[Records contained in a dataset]

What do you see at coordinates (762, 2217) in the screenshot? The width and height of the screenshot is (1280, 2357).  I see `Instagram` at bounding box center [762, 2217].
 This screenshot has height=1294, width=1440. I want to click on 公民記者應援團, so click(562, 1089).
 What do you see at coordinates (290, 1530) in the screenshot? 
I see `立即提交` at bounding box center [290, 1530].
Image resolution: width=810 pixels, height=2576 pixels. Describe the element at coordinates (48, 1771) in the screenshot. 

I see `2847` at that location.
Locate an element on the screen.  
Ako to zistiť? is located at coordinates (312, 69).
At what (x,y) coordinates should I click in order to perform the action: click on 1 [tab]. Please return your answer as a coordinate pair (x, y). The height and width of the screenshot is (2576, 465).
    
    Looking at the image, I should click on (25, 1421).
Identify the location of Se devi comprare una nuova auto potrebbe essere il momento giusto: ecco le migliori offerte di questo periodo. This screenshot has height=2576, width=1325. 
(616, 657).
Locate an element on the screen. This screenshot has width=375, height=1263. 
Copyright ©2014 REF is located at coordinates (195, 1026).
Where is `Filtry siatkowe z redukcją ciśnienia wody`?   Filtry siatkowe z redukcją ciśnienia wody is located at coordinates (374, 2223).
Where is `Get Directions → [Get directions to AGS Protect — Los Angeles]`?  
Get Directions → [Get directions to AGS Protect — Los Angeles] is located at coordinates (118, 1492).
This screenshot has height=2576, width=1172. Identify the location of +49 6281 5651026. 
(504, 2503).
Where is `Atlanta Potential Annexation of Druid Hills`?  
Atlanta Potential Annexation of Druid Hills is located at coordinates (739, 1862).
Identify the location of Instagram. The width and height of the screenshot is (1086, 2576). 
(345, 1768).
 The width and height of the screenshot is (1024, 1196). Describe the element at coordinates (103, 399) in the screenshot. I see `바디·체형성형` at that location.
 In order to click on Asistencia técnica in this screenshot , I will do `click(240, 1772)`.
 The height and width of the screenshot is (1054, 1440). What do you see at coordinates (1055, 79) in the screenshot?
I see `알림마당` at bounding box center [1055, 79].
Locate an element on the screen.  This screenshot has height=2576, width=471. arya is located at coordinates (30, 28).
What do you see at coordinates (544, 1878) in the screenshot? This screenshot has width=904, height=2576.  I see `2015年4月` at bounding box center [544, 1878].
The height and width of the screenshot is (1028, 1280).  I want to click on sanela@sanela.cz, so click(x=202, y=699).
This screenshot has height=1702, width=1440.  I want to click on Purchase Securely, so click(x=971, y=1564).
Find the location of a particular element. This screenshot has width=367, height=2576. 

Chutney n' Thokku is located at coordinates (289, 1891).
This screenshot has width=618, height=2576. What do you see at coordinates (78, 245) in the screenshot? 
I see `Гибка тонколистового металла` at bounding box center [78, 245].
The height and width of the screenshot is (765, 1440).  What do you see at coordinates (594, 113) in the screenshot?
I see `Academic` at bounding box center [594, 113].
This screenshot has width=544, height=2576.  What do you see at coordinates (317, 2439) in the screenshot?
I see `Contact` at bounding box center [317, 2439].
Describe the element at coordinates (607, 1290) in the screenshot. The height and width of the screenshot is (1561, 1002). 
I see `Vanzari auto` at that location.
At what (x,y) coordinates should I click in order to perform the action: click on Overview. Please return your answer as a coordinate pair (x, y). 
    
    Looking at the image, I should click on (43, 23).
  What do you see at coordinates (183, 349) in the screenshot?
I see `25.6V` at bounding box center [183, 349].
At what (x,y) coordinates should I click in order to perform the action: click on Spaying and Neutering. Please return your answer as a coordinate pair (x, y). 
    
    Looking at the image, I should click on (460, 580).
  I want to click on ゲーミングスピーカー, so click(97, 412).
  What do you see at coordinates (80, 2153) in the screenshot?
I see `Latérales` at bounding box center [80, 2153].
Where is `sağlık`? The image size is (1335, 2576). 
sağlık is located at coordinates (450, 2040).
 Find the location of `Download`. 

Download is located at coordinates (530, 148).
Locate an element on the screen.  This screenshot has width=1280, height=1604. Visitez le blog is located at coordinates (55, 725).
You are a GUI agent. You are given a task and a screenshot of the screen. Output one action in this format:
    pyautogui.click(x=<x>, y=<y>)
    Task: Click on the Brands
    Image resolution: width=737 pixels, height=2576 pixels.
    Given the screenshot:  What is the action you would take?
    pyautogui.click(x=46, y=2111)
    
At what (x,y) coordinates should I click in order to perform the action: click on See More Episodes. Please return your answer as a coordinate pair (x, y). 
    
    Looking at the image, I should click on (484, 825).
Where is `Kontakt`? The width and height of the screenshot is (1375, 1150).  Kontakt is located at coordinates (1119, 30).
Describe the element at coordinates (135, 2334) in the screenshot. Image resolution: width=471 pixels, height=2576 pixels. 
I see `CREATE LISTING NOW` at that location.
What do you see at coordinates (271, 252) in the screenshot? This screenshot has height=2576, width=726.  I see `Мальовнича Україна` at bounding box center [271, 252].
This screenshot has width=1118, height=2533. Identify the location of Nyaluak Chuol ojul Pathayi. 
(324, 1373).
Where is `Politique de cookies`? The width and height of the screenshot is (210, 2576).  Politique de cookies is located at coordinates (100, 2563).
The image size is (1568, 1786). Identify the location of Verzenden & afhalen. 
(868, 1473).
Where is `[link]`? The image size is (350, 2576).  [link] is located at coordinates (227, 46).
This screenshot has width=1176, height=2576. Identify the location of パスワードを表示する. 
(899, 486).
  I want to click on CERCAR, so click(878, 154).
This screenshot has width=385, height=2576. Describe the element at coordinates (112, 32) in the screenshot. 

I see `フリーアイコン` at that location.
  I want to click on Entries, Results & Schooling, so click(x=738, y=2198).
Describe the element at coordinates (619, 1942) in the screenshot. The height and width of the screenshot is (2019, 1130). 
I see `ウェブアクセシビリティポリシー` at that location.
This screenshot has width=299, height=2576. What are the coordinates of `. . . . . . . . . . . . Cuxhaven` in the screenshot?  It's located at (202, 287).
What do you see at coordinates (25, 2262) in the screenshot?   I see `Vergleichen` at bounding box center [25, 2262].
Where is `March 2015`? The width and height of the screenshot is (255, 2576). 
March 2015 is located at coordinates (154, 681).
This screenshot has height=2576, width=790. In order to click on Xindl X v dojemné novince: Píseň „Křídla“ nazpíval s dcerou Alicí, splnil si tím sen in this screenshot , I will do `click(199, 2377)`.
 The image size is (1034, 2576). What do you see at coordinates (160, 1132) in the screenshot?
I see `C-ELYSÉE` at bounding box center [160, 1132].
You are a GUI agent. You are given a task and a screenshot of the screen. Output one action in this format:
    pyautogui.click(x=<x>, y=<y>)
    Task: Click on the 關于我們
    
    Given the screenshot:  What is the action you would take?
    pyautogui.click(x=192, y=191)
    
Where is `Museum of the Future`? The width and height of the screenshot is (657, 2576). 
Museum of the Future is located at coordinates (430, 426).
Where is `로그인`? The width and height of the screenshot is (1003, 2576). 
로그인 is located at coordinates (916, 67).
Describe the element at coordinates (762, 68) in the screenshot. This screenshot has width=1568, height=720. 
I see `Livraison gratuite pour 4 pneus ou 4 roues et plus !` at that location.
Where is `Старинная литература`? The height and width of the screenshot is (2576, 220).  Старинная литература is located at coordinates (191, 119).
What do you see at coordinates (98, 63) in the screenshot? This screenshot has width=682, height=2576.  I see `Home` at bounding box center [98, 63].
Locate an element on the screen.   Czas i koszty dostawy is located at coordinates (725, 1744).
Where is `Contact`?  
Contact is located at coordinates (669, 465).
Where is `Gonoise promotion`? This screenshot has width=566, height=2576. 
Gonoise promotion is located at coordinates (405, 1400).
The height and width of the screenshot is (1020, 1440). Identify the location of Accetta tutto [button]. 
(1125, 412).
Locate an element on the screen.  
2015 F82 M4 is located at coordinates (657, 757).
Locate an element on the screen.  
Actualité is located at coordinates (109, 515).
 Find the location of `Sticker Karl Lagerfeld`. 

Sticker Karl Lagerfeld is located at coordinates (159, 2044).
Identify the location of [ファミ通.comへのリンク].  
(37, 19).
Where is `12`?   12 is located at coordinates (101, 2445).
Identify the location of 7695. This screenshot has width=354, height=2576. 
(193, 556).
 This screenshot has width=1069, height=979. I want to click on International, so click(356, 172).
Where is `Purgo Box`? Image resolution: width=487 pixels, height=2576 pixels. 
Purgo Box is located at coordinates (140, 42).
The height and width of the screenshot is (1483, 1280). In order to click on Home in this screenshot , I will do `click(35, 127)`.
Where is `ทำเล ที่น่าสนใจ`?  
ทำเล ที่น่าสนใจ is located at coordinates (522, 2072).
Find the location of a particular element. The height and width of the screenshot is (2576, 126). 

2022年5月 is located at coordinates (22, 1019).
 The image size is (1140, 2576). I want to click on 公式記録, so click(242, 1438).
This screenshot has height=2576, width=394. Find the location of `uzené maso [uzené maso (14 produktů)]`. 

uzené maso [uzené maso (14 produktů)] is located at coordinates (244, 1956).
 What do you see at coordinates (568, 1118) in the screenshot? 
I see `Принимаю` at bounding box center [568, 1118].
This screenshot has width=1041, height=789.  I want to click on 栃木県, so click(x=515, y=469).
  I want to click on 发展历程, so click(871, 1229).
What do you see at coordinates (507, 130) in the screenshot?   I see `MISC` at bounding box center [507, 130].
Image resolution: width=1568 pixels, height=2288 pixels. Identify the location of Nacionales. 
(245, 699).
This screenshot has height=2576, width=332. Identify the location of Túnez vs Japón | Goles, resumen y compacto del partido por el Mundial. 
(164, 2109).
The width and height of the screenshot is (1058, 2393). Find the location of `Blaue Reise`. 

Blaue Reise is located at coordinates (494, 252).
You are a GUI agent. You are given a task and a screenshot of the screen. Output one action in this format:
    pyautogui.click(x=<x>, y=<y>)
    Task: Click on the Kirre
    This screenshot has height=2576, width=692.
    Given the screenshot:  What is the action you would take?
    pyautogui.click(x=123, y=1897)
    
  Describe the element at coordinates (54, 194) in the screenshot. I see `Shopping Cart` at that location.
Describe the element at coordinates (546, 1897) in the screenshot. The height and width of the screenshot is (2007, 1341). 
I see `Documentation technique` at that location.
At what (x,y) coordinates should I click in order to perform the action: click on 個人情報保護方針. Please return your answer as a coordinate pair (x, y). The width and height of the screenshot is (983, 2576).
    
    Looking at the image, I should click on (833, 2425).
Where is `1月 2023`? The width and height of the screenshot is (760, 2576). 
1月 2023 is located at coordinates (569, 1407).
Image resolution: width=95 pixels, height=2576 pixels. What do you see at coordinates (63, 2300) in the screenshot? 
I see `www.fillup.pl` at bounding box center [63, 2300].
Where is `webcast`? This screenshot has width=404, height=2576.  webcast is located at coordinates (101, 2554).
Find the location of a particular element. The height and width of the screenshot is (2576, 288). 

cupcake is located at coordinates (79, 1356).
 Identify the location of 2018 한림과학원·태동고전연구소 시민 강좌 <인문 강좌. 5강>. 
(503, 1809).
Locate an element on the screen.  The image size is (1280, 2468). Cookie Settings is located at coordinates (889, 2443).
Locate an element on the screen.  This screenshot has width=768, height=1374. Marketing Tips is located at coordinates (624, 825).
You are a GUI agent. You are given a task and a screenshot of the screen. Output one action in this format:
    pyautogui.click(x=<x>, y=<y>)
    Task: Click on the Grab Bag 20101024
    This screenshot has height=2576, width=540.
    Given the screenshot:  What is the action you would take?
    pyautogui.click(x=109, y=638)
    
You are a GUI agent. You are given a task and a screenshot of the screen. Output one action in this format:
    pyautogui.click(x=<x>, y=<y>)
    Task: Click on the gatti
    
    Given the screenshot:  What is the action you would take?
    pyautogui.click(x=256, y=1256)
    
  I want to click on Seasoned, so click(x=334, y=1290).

ASSIGNED TASK → An exact copy of the lines from the one containing "This screenshot has height=2576, width=540." through the end of the data above is the whole answer.

REPLY TO THE EXERCISE →
    This screenshot has height=2576, width=540.
    Given the screenshot:  What is the action you would take?
    pyautogui.click(x=109, y=638)
    
You are a GUI agent. You are given a task and a screenshot of the screen. Output one action in this format:
    pyautogui.click(x=<x>, y=<y>)
    Task: Click on the gatti
    
    Given the screenshot:  What is the action you would take?
    pyautogui.click(x=256, y=1256)
    
  I want to click on Seasoned, so click(x=334, y=1290).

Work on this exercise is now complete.